Supplied entries:
*** Begin section ***

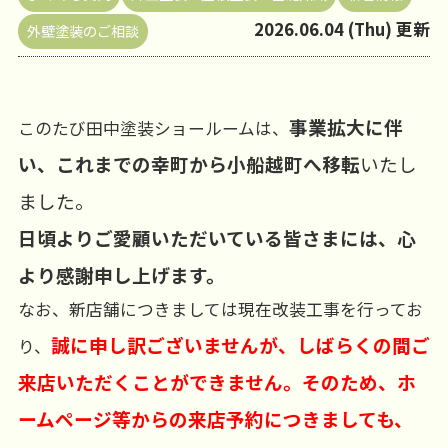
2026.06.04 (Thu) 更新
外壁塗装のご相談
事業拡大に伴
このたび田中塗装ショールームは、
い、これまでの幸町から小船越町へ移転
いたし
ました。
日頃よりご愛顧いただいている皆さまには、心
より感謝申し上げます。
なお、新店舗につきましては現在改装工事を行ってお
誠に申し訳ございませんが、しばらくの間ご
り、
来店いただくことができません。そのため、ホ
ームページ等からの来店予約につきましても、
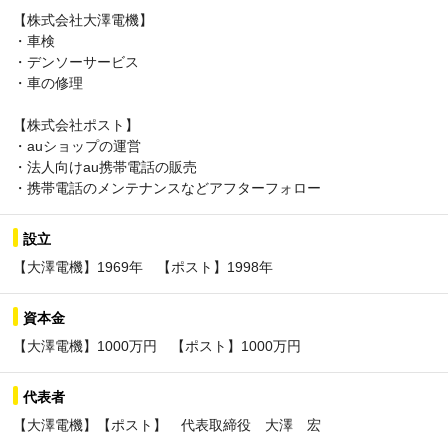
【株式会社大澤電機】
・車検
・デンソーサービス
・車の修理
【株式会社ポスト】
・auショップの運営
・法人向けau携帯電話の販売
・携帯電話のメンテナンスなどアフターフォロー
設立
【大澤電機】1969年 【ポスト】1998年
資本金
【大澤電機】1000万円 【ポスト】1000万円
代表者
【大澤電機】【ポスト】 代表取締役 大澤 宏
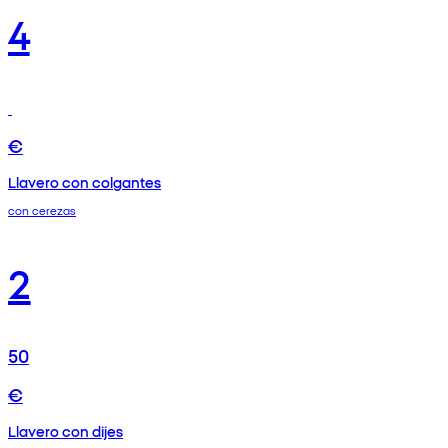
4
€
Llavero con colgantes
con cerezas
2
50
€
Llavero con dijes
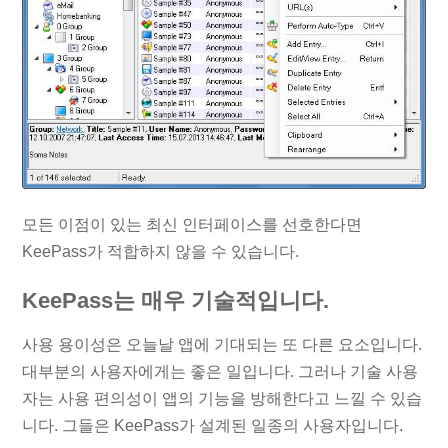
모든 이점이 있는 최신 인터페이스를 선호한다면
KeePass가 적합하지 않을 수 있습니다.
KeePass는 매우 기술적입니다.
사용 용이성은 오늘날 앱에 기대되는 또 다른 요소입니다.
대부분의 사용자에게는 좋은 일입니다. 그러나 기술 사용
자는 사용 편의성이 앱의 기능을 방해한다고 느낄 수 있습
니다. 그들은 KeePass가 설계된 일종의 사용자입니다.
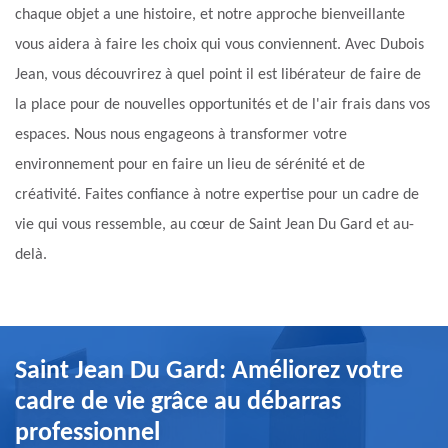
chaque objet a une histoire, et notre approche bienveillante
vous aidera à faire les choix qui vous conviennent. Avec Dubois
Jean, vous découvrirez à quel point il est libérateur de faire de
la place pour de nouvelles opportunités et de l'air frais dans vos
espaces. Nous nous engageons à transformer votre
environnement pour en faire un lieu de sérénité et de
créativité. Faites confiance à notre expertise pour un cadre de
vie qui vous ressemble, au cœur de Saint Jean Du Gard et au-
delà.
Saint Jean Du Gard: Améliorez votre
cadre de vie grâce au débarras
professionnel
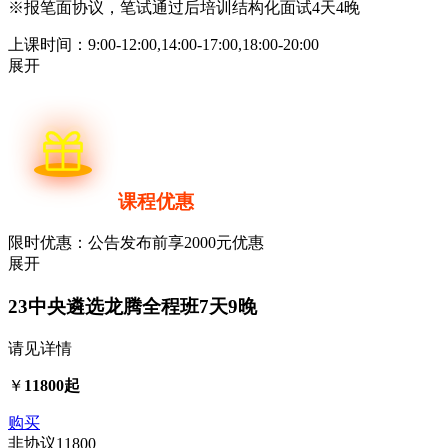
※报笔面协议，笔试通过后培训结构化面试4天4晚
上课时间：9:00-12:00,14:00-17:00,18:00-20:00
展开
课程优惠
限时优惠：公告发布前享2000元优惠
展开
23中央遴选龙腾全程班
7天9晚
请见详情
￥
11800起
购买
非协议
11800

*** End section ***

Task objective:
Transcribe word for word only the lines from the one with "créativité. Faites confiance" through the end of the listing; every picture is to be omitted.

Answer to this problem:
créativité. Faites confiance à notre expertise pour un cadre de
vie qui vous ressemble, au cœur de Saint Jean Du Gard et au-
delà.
Saint Jean Du Gard: Améliorez votre
cadre de vie grâce au débarras
professionnel
※报笔面协议，笔试通过后培训结构化面试4天4晚
上课时间：9:00-12:00,14:00-17:00,18:00-20:00
展开
课程优惠
限时优惠：公告发布前享2000元优惠
展开
23中央遴选龙腾全程班
7天9晚
请见详情
￥
11800起
购买
非协议
11800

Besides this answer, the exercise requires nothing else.